The Comparative Literature Program at Texas Tech University will host the 2023 symposium on “Pandemic, Environment, and Life Writing” on campus on April 21-22, 2023.
Keynote Speakers:
Dr. Jennifer Ho, Eaton Professor of Ethnic Studies and Director of the Center for
Humanities & the Arts, University of Colorado at Boulder
Dr. Laura Hyun Yi Kang, Professor of Gender and Sexuality Studies, University of
California at Irvine
Dr. Muhsin al-Musawi, Professor of Classic and Modern Arabic Literature and of
Comparative and Cultural Studies, Columbia University
Dr. Aretha Phiri, Associate Professor of English, University of Rhodes, South Africa
Dr. Jacqueline Kolosov, Professor of Creative Writing, Texas Tech University
Since the Covid-19 pandemic started in spring 2020, millions of people around the globe have perished, suffered from loss of health and loved ones, and struggled for survival on a day-to-day basis. As humanity exposes vulnerability before unpredictable natural and built environments, hate crime and anti-Asian racism have been on a dramatic rise. The situation has been exacerbated by the emergence of right-wing extremist groups around the globe from dictators in totalitarian regimes to elected nationalist leaders of Western democracies. Moreover, with the escalation of the tech war between the US and China into Cold War 2.0 and the on-going war between Russia and Ukraine, we are facing a possible apocalyptic scenario of nuclear devastation and World War III.

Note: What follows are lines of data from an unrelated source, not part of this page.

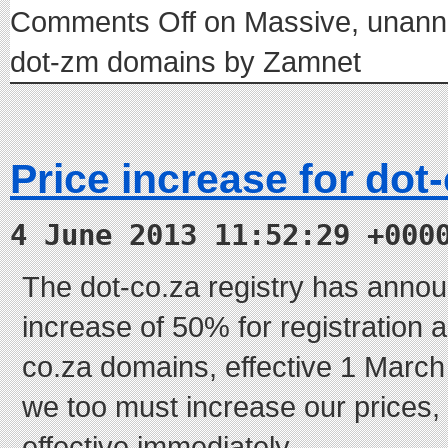
Comments Off
on Massive, unanno
dot-zm domains by Zamnet
Price increase for dot
4 June 2013 11:52:29 +000
The dot-co.za registry has annou
increase of 50% for registration 
co.za domains, effective 1 March 
we too must increase our prices, 
effective immediately.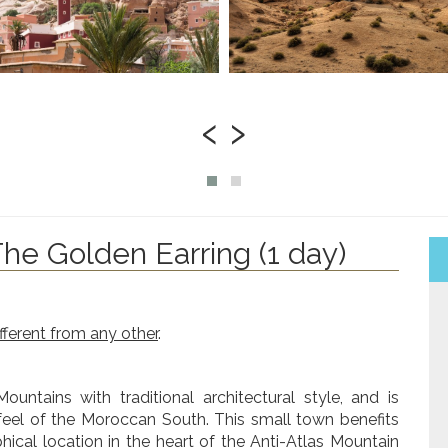
‹
›
The Golden Earring (1 day)
ifferent from any other
.
untains with traditional architectural style, and is
 feel of the Moroccan South. This small town benefits
cal location in the heart of the Anti-Atlas Mountain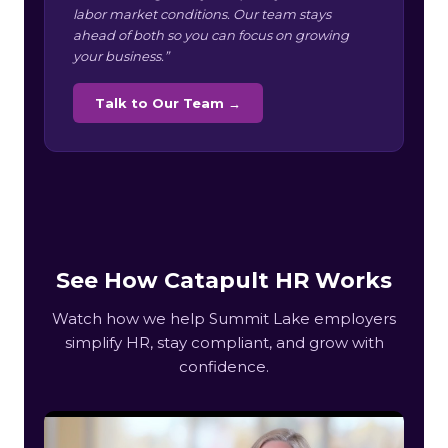
labor market conditions. Our team stays
ahead of both so you can focus on growing
your business.”
Talk to Our Team →
See How Catapult HR Works
Watch how we help Summit Lake employers
simplify HR, stay compliant, and grow with
confidence.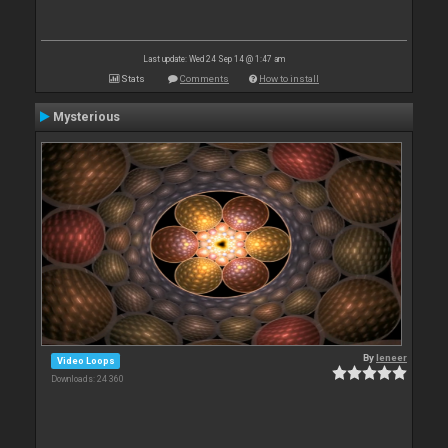
Last update: Wed 24 Sep 14 @ 1:47 am
Stats
Comments
How to install
Mysterious
By
leneer
Video Loops
Downloads: 24 360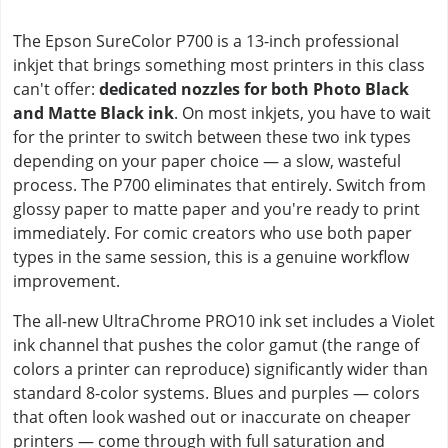
The Epson SureColor P700 is a 13-inch professional
inkjet that brings something most printers in this class
can't offer:
dedicated nozzles for both Photo Black
and Matte Black ink
. On most inkjets, you have to wait
for the printer to switch between these two ink types
depending on your paper choice — a slow, wasteful
process. The P700 eliminates that entirely. Switch from
glossy paper to matte paper and you're ready to print
immediately. For comic creators who use both paper
types in the same session, this is a genuine workflow
improvement.
The all-new UltraChrome PRO10 ink set includes a Violet
ink channel that pushes the color gamut (the range of
colors a printer can reproduce) significantly wider than
standard 8-color systems. Blues and purples — colors
that often look washed out or inaccurate on cheaper
printers — come through with full saturation and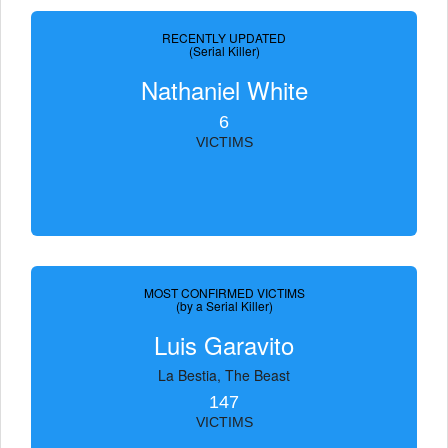
RECENTLY UPDATED
(Serial Killer)
Nathaniel White
6
VICTIMS
MOST CONFIRMED VICTIMS
(by a Serial Killer)
Luis Garavito
La Bestia, The Beast
147
VICTIMS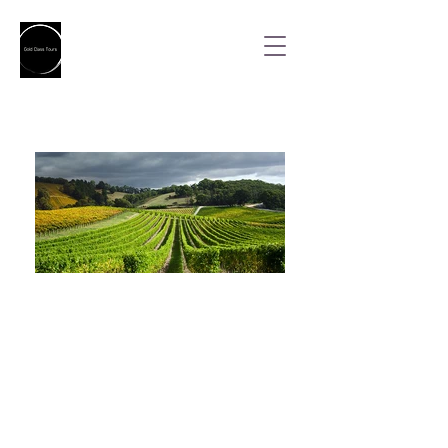
Designated Driver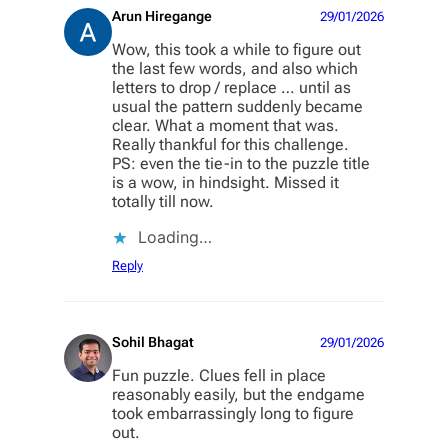
Arun Hiregange
29/01/2026
Wow, this took a while to figure out
the last few words, and also which
letters to drop / replace … until as
usual the pattern suddenly became
clear. What a moment that was.
Really thankful for this challenge.
PS: even the tie-in to the puzzle title
is a wow, in hindsight. Missed it
totally till now.
Loading…
Reply
Sohil Bhagat
29/01/2026
Fun puzzle. Clues fell in place
reasonably easily, but the endgame
took embarrassingly long to figure
out.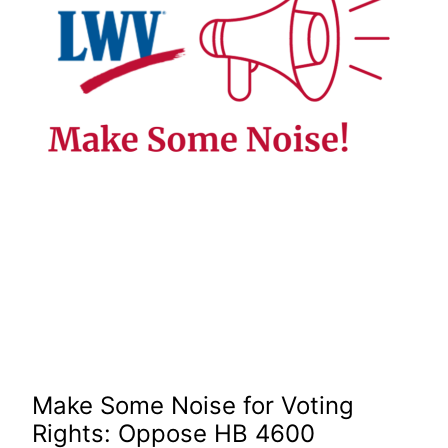
Make Some Noise for Voting
Rights: Oppose HB 4600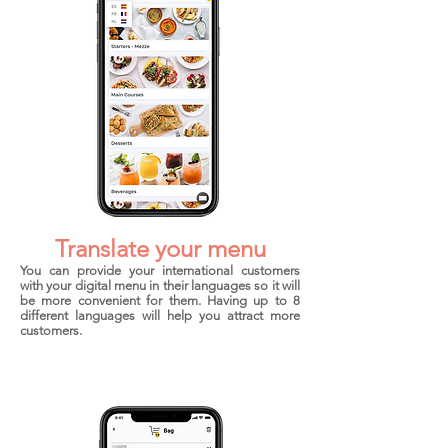
Translate your menu
You can provide your international customers
with your digital menu in their languages so it will
be more convenient for them. Having up to 8
different languages will help you attract more
customers.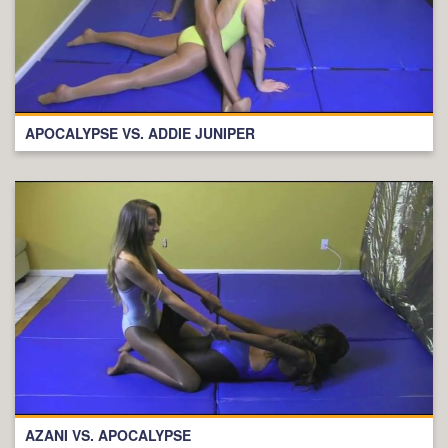
APOCALYPSE VS. ADDIE JUNIPER
AZANI VS. APOCALYPSE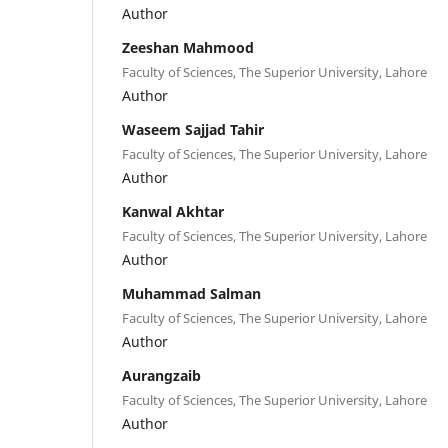
Author
Zeeshan Mahmood
Faculty of Sciences, The Superior University, Lahore
Author
Waseem Sajjad Tahir
Faculty of Sciences, The Superior University, Lahore
Author
Kanwal Akhtar
Faculty of Sciences, The Superior University, Lahore
Author
Muhammad Salman
Faculty of Sciences, The Superior University, Lahore
Author
Aurangzaib
Faculty of Sciences, The Superior University, Lahore
Author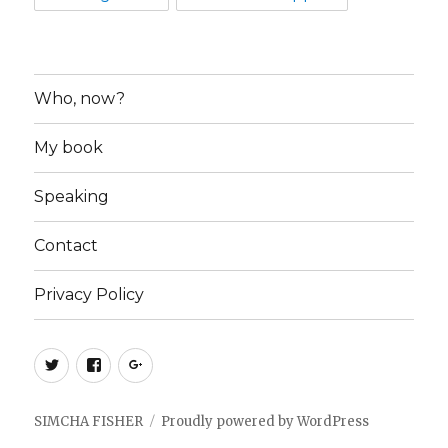
Who, now?
My book
Speaking
Contact
Privacy Policy
Twitter
Facebook
Google+
SIMCHA FISHER
Proudly powered by WordPress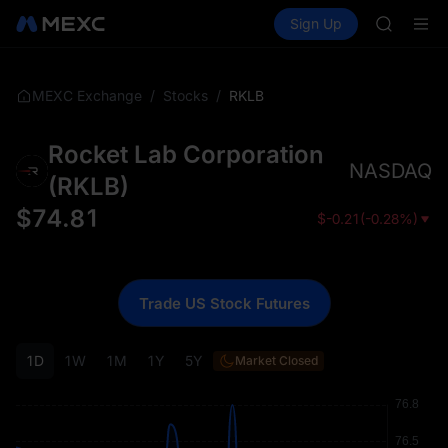
BLESS
Buy Crypto
Markets
Spot
Sign Up
Futures
MINIMA
PLTR
HEI
CAP
UNITREE
/
/
RKLB
MEXC Exchange
Stocks
BLESS
MINIMA
Rocket Lab Corporation
HEI
NASDAQ
CAP
(
RKLB
)
UNITREE
$
74.81
$
-0.21
(
-0.28%
)
Trade US Stock Futures
1D
1W
1M
1Y
5Y
Market Closed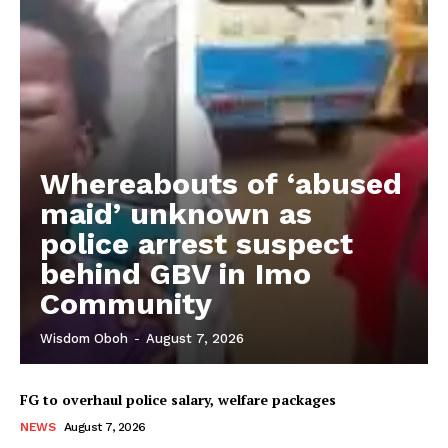
Whereabouts of ‘abused
maid’ unknown as
police arrest suspect
behind GBV in Imo
Community
Wisdom Oboh
-
August 7, 2026
FG to overhaul police salary, welfare packages
NEWS
August 7, 2026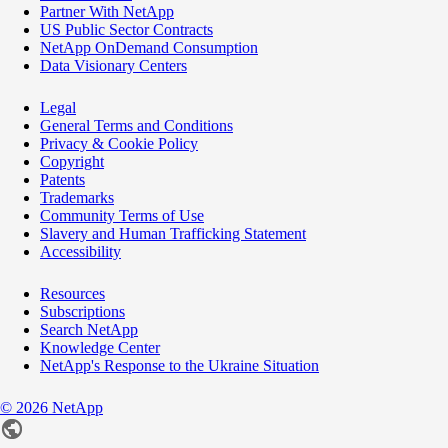
Partner With NetApp
US Public Sector Contracts
NetApp OnDemand Consumption
Data Visionary Centers
Legal
General Terms and Conditions
Privacy & Cookie Policy
Copyright
Patents
Trademarks
Community Terms of Use
Slavery and Human Trafficking Statement
Accessibility
Resources
Subscriptions
Search NetApp
Knowledge Center
NetApp's Response to the Ukraine Situation
©
2026
NetApp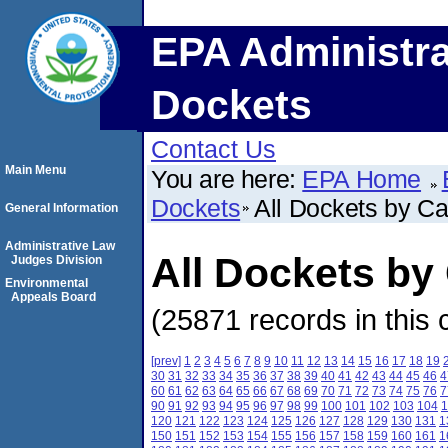
EPA Administra
Dockets
Contact Us
Main Menu
You are here:
EPA Home
Dockets
All Dockets by C
General Information
Administrative Law
All Dockets b
Judges Division
Environmental
Appeals Board
(25871 records in this 
[prev]
1
2
3
4
5
6
7
8
9
10
11
12
13
14
15
16
17
18
19
30
31
32
33
34
35
36
37
38
39
40
41
42
43
44
45
46
4
60
61
62
63
64
65
66
67
68
69
70
71
72
73
74
75
76
7
90
91
92
93
94
95
96
97
98
99
100
101
102
103
104
1
120
121
122
123
124
125
126
127
128
129
130
131
1
150
151
152
153
154
155
156
157
158
159
160
161
1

In front of these multifarious threats and divisions, what is our common humanity? What role has life writing played in articulating and negotiating our humanity at different moments of crises across time and space? What kind of healing power can life writing generate? Why and how are telling and sharing of personal life narratives critical to our human survival and planetary future? This symposium not only looks for papers that explore life narratives in different aesthetic forms and representational modes from autobiography to autoethnography, from auto-graphics to biopic, but it also encourages presentations that critically historicize and investigate life writing in relation to geopolitics, ethics of science, trauma theories, racial formation analyses, gender performance discourses, and environmental and ecocritical studies. We also welcome readings in creative writing.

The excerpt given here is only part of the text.